Klimawandel: Mehr Infektionen durch Insekten

Der Klimawandel verändert auch die Verbreitung von Infektionskrankheiten. Wissenschaftler haben untersucht, welche Viren und Bakterien am stärksten auf die steigenden Temperaturen reagieren: Insekten spielen dabei eine wesentliche Rolle.

Zoonosen sind Infektionskrankheiten, die von Tieren auf den Menschen überspringen können - dazu gehören etwa Malaria, Ebola oder auch Salmonellen. Drei Viertel aller Erkrankungen, die in den vergangenen zehn Jahren aufgetaucht sind, gehören zu diesen Zoonosen.

Wie und wo sich diese Krankheiten zukünftig verbreiten werden, hängt vor allem vom Klimawandel ab, so das Ergebnis einer aktuellen Studie der Universität Liverpool, erschienen im Fachblatt „Scientific Reports“. Die sogenannten Vector-borne Diseases, also Krankheiten, die von Insekten übertragen werden, reagieren demnach stärker auf die steigenden Temperaturen, als bisher gedacht.

Viren, Bakterien und Parasiten

Die Projektleiterin Marie McIntyre und ihre Team vom Institut für Infektions- und Umweltmedizin haben analysiert, welchen Einfluss steigenden Temperaturen auf die einhundert wichtigsten Infektionskrankheiten haben könnte, die den Menschen betreffen. Sie kommen zu dem Ergebnis, dass sich zwei Drittel davon in Folge des Klimawandels weiter ausbreiten werden, auch in Europa.

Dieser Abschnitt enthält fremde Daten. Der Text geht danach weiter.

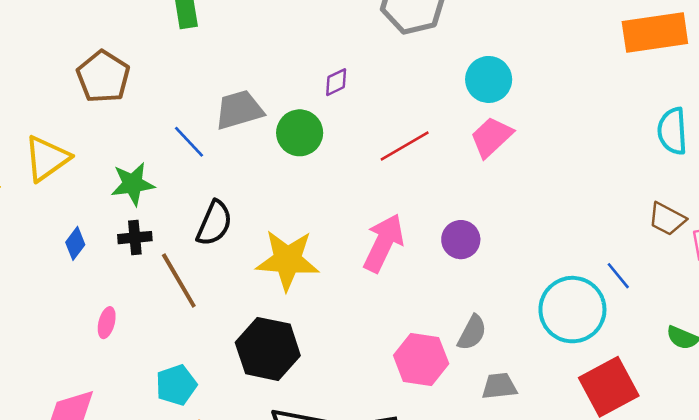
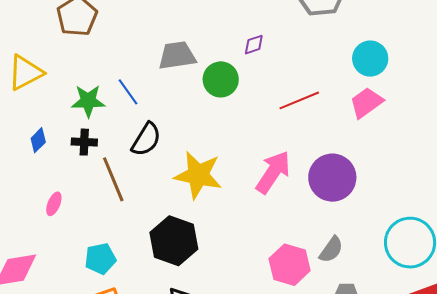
blue line: (189, 142) -> (128, 92), moved
purple circle: (461, 240) -> (332, 178), size x1.6

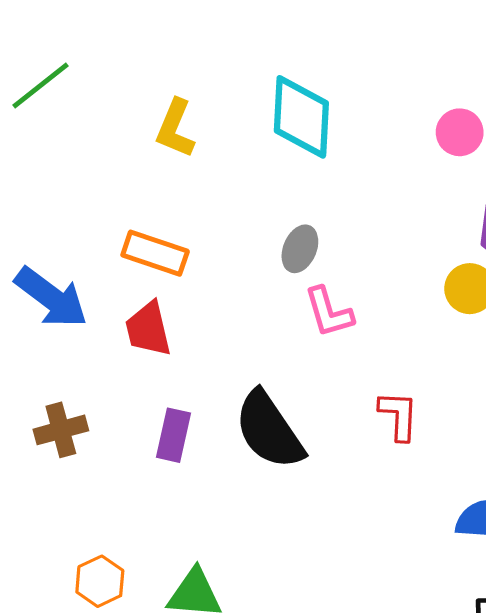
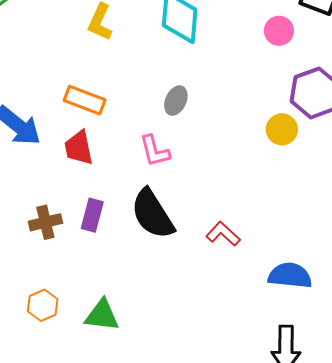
pink L-shape: (329, 312) -> (155, 151), moved
red L-shape: (399, 416) -> (223, 234), moved, turned -52
brown cross: (61, 430) -> (45, 222), moved

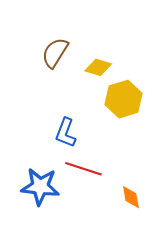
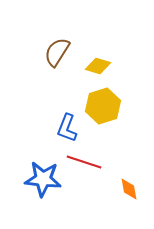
yellow hexagon: (124, 99) -> (103, 106), moved

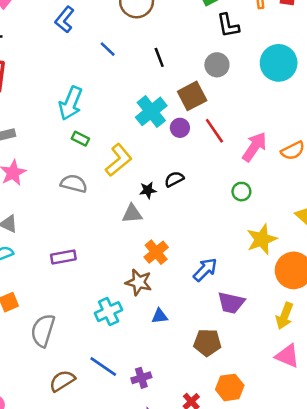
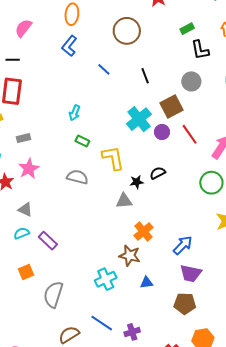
cyan arrow: (71, 103) -> (75, 113), size x0.6
yellow L-shape: (119, 160) -> (113, 158), turned -60
green circle: (241, 192) -> (211, 183), size x1.5
purple rectangle: (63, 257) -> (48, 241), moved, turned 54
purple trapezoid: (231, 303) -> (191, 273), moved

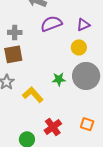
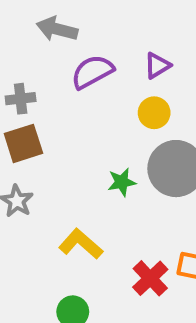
yellow L-shape: (33, 95) -> (81, 244), moved
red cross: (53, 127) -> (150, 278), moved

Jene Infektionen, die von Insekten wie Mücken und Zecken (sie gehören zur Gruppe der Milben) übertragen werden, „profitieren“ am meisten von den steigenden Temperaturen. Gefolgt von jenen Erregern und Parasiten, die sich über Boden, Wasser und Nahrung verbreiten. Die Liste jener Krankheiten, sich laut Studie durch den Klimawandel weiter ausbreiten werden, führen Cholera, Leberegel, Milzbrand und Borreliose an.

„Es braucht keine Tigermücken“

Dass sich gerade von Insekten übertragene Krankheiten wegen des Klimawandels weiter ausbreiten werden, habe mehrere Gründe, sagt Franz Rubel vom Institut für Öffentliches Veterinärwesen der Veterinärmedizinischen Universität Wien. Wenn sich die Klimazonen Richtung Norden verschieben, können sich in Ländern wie Österreich neue Insektenarten ansiedeln. „Es kann aber auch sein, dass Stechmücken oder Zecken, die bereits hier sind, durch das wärmere Klima eine Vektor-Kompetenz erwerben“, so Rubel. Die Vektoren sind die Insekten, die die Krankheitserreger übertragen.

Wird es in unseren Breiten wärmer, dann wird nicht nur die Saison für die Insekten länger. Die höheren Außentemperaturen führen auch dazu, dass sich die Erreger in den Mücken oder Zecken schneller vermehren können. Denn die Insekten und die Spinnentiere werden erst zu einem Vektor, wenn sie ausreichend Viren oder Bakterien in sich tragen, um Mensch oder Tier bei einem Biss anzustecken. „Das heißt, es ist nicht unbedingt notwendig, dass die asiatische Tigermücke zum Beispiel nach Österreich eingeschleppt wird“, erklärt Rubel. Auch unsere Hausgelsen könnten eine Vektorkompetenz erwerben und damit diese Krankheiten übertragen.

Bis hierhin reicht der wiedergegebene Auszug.